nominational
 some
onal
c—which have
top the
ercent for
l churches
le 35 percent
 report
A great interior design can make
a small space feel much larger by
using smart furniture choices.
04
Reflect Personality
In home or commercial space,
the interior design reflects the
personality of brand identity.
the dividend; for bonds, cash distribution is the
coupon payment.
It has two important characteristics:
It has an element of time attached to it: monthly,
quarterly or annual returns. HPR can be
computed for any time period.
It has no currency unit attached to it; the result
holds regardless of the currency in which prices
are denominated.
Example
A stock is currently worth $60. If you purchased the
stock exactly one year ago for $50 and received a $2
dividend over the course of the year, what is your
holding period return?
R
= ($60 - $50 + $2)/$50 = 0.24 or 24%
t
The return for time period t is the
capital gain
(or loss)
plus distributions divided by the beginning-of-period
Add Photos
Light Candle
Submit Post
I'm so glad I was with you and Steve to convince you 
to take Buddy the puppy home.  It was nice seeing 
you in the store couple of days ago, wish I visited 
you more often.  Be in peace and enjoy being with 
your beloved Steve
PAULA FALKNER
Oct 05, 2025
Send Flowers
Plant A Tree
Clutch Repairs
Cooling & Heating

────────────────────

YOUR OBJECTIVE:
Your task is to repeat every entry above exactly.

ANSWER TO THE PROBLEM:
nominational
 some
onal
c—which have
top the
ercent for
l churches
le 35 percent
 report
A great interior design can make
a small space feel much larger by
using smart furniture choices.
04
Reflect Personality
In home or commercial space,
the interior design reflects the
personality of brand identity.
the dividend; for bonds, cash distribution is the
coupon payment.
It has two important characteristics:
It has an element of time attached to it: monthly,
quarterly or annual returns. HPR can be
computed for any time period.
It has no currency unit attached to it; the result
holds regardless of the currency in which prices
are denominated.
Example
A stock is currently worth $60. If you purchased the
stock exactly one year ago for $50 and received a $2
dividend over the course of the year, what is your
holding period return?
R
= ($60 - $50 + $2)/$50 = 0.24 or 24%
t
The return for time period t is the
capital gain
(or loss)
plus distributions divided by the beginning-of-period
Add Photos
Light Candle
Submit Post
I'm so glad I was with you and Steve to convince you 
to take Buddy the puppy home.  It was nice seeing 
you in the store couple of days ago, wish I visited 
you more often.  Be in peace and enjoy being with 
your beloved Steve
PAULA FALKNER
Oct 05, 2025
Send Flowers
Plant A Tree
Clutch Repairs
Cooling & Heating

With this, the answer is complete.